Témoignage: «On ne sait plus où donner de la tête»
Valérie*, assistante en soins et santé communautaire depuis six ans.
«Dans ce métier, on ne peut pas organiser notre vie personnelle: on reçoit notre planning le 30 pour le 1er… C’est sans cesse le stress, car on nous rajoute toujours une autre tâche imprévue, du coup on se retrouve débordé. On aime notre travail et on se donne à fond, mais on nous en demande toujours plus, sans jamais un merci. J’ai fait un burn-out qui m’a valu un arrêt maladie pendant six mois: à mon retour, on m’a enlevé ma prime et mes horaires ont été modifiés.

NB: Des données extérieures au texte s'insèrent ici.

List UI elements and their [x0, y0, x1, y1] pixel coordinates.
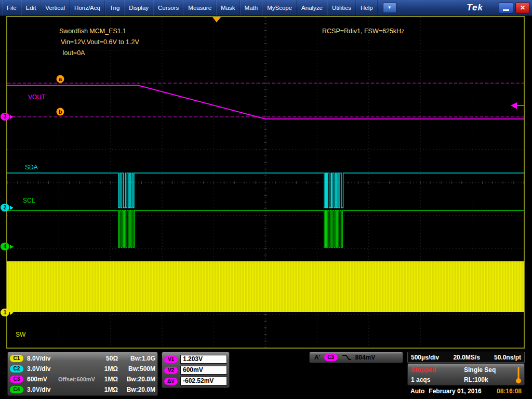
- close-button[interactable]: ✕: [515, 2, 530, 14]
- acq-mode: Single Seq: [464, 366, 496, 374]
- c2-scale: 3.0V/div: [27, 365, 58, 373]
- annotation-right: RCSP=Rdiv1, FSW=625kHz: [322, 28, 404, 35]
- dv-value[interactable]: -602.52mV: [180, 377, 227, 385]
- cursor-v2-row: V2 600mV: [164, 365, 227, 376]
- menu-display[interactable]: Display: [124, 0, 153, 16]
- channel1-ground-marker[interactable]: 1: [1, 309, 14, 316]
- channel4-marker-arrow-icon: [10, 245, 14, 249]
- trigger-source-badge[interactable]: C3: [324, 354, 338, 361]
- c1-bandwidth: Bw:1.0G: [118, 355, 155, 362]
- horizontal-scale: 500µs/div: [411, 354, 439, 361]
- c4-badge[interactable]: C4: [10, 386, 23, 393]
- minimize-button[interactable]: [499, 2, 513, 14]
- c3-bandwidth: Bw:20.0M: [118, 376, 155, 383]
- annotation-line1: Swordfish MCM_ES1.1: [59, 28, 126, 35]
- vout-trace: [7, 85, 524, 119]
- horizontal-readout-panel[interactable]: 500µs/div 20.0MS/s 50.0ns/pt: [407, 352, 525, 363]
- channel4-ground-marker[interactable]: 4: [1, 243, 14, 250]
- sw-trace: [7, 261, 524, 312]
- v2-value[interactable]: 600mV: [180, 366, 227, 375]
- c2-impedance: 1MΩ: [98, 365, 118, 373]
- c2-bandwidth: Bw:500M: [118, 365, 155, 373]
- c1-badge[interactable]: C1: [10, 355, 23, 362]
- c4-scale: 3.0V/div: [27, 386, 58, 393]
- acq-count-row: 1 acqs RL:100k: [411, 375, 521, 384]
- vout-label: VOUT: [28, 94, 46, 101]
- sample-resolution: 50.0ns/pt: [494, 354, 521, 361]
- sample-rate: 20.0MS/s: [453, 354, 480, 361]
- menu-horiz-acq[interactable]: Horiz/Acq: [70, 0, 105, 16]
- channel2-marker-label: 2: [1, 204, 9, 211]
- menubar-spacer: [396, 0, 467, 16]
- cursor-a-label: a: [59, 76, 62, 82]
- channel-readout-panel: C1 8.0V/div 50Ω Bw:1.0G C2 3.0V/div 1MΩ …: [7, 352, 158, 396]
- trigger-level-arrow[interactable]: [511, 102, 517, 109]
- channel-row-c1[interactable]: C1 8.0V/div 50Ω Bw:1.0G: [10, 353, 155, 364]
- cursor-readout-panel: V1 1.203V V2 600mV ΔV -602.52mV: [162, 352, 230, 388]
- channel2-marker-arrow-icon: [10, 206, 14, 210]
- channel1-marker-arrow-icon: [10, 311, 14, 315]
- cursor-dv-row: ΔV -602.52mV: [164, 376, 227, 387]
- menu-trig[interactable]: Trig: [105, 0, 124, 16]
- channel-row-c3[interactable]: C3 600mV Offset:600mV 1MΩ Bw:20.0M: [10, 374, 155, 384]
- minimize-icon: [503, 9, 509, 11]
- channel3-marker-arrow-icon: [10, 115, 14, 119]
- trigger-level-value: 804mV: [355, 354, 376, 361]
- menu-measure[interactable]: Measure: [183, 0, 216, 16]
- acq-status: Stopped: [411, 366, 464, 374]
- menu-analyze[interactable]: Analyze: [297, 0, 327, 16]
- acq-status-row: Stopped Single Seq: [411, 365, 521, 375]
- menu-myscope[interactable]: MyScope: [262, 0, 297, 16]
- menu-mask[interactable]: Mask: [216, 0, 240, 16]
- time-label: 08:16:08: [497, 388, 522, 395]
- record-length: RL:100k: [464, 376, 488, 383]
- falling-edge-icon: [341, 354, 352, 361]
- graticule: a b Swordfish MCM_ES1.1 Vin=12V,Vout=0.6…: [7, 17, 524, 348]
- channel3-marker-label: 3: [1, 113, 9, 121]
- channel3-ground-marker[interactable]: 3: [1, 113, 14, 121]
- v1-badge[interactable]: V1: [164, 356, 178, 363]
- sda-label: SDA: [25, 164, 38, 171]
- trigger-mode[interactable]: Auto: [410, 388, 424, 395]
- channel-row-c4[interactable]: C4 3.0V/div 1MΩ Bw:20.0M: [10, 384, 155, 395]
- channel1-marker-label: 1: [1, 309, 9, 316]
- c1-impedance: 50Ω: [98, 355, 118, 362]
- c3-offset: Offset:600mV: [58, 376, 98, 382]
- acquisition-status-panel: Stopped Single Seq 1 acqs RL:100k: [407, 363, 525, 385]
- menu-vertical[interactable]: Vertical: [41, 0, 70, 16]
- menu-bar: File Edit Vertical Horiz/Acq Trig Displa…: [0, 0, 532, 16]
- trigger-readout-panel[interactable]: A' C3 804mV: [309, 352, 403, 363]
- trigger-position-marker[interactable]: [212, 17, 221, 22]
- dv-badge[interactable]: ΔV: [164, 378, 178, 385]
- waveform-display: a b Swordfish MCM_ES1.1 Vin=12V,Vout=0.6…: [6, 16, 525, 349]
- menu-edit[interactable]: Edit: [21, 0, 41, 16]
- scl-label: SCL: [23, 197, 35, 204]
- annotation-line3: Iout=0A: [62, 49, 85, 57]
- cursor-v1-row: V1 1.203V: [164, 354, 227, 365]
- v1-value[interactable]: 1.203V: [180, 355, 227, 364]
- channel4-marker-label: 4: [1, 243, 9, 250]
- tek-logo: Tek: [467, 0, 483, 16]
- cursor-b-label: b: [59, 109, 62, 115]
- close-icon: ✕: [520, 4, 525, 11]
- channel-row-c2[interactable]: C2 3.0V/div 1MΩ Bw:500M: [10, 364, 155, 374]
- v2-badge[interactable]: V2: [164, 367, 178, 374]
- annotation-line2: Vin=12V,Vout=0.6V to 1.2V: [61, 38, 139, 46]
- acq-count: 1 acqs: [411, 376, 464, 383]
- c3-impedance: 1MΩ: [98, 376, 118, 383]
- c3-badge[interactable]: C3: [10, 376, 23, 383]
- menu-dropdown-button[interactable]: ▼: [383, 3, 396, 13]
- channel2-ground-marker[interactable]: 2: [1, 204, 14, 211]
- sw-label: SW: [16, 331, 26, 338]
- menu-math[interactable]: Math: [240, 0, 263, 16]
- trigger-a-label: A': [314, 354, 321, 361]
- chevron-down-icon: ▼: [388, 5, 392, 10]
- menu-help[interactable]: Help: [356, 0, 378, 16]
- c2-badge[interactable]: C2: [10, 365, 23, 373]
- status-datetime-row: Auto February 01, 2016 08:16:08: [407, 386, 525, 396]
- c3-scale: 600mV: [27, 376, 58, 383]
- c4-bandwidth: Bw:20.0M: [118, 386, 155, 393]
- menu-utilities[interactable]: Utilities: [327, 0, 356, 16]
- menu-file[interactable]: File: [2, 0, 21, 16]
- menu-cursors[interactable]: Cursors: [153, 0, 183, 16]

Depuis l’apparition du coronavirus, les conditions de travail ont empiré. Alors que des résidents étaient contaminés, on ne nous a donné que trois masques et trois paires de gants par jour, que l’on devait désinfecter et réutiliser. Ils nous ont mis en horaire de 12 heures, de 8h à 20h, c’était du non-stop. 29 membres du personnel, dont moi, ont été contaminés, et une dizaine de résidents. La direction nous a soumis à deux tests de dépistage d’une valeur de 204 francs chacun qu’ils nous demandent aujourd’hui de payer. Pour moi, il s’agit d’un accident de travail, et je ne suis pas d’accord de payer. Les résidents ont dû être isolés dans leur chambre, du coup la charge de travail était double pour nous, notamment pour les repas, qui se prennent d’habitude en collectivité, mais aussi tout l’équipement qu’il faut mettre avant de rentrer dans la chambre. On s’est retrouvés certains matins à quatre au lieu de dix pour tout gérer, car des collègues avaient été testés positifs au Covid-19 la veille et ils n’ont pas pu être remplacés. On ne sait plus où donner de la tête, et on ne peut pas rester plus longuement avec les résidents, car on n’a juste pas le temps! La direction a décidé de nous accorder une prime, de manière complètement aléatoire, de 150 à 750 francs. Pour moi, la gestion du Covid-19, c’était la goutte de trop, et j’ai décidé de partir, je n’en pouvais plus.»
*Prénom d’emprunt.
L’enquête en chiffres
• Près de 90% du personnel soignant travaille souvent dans l’urgence.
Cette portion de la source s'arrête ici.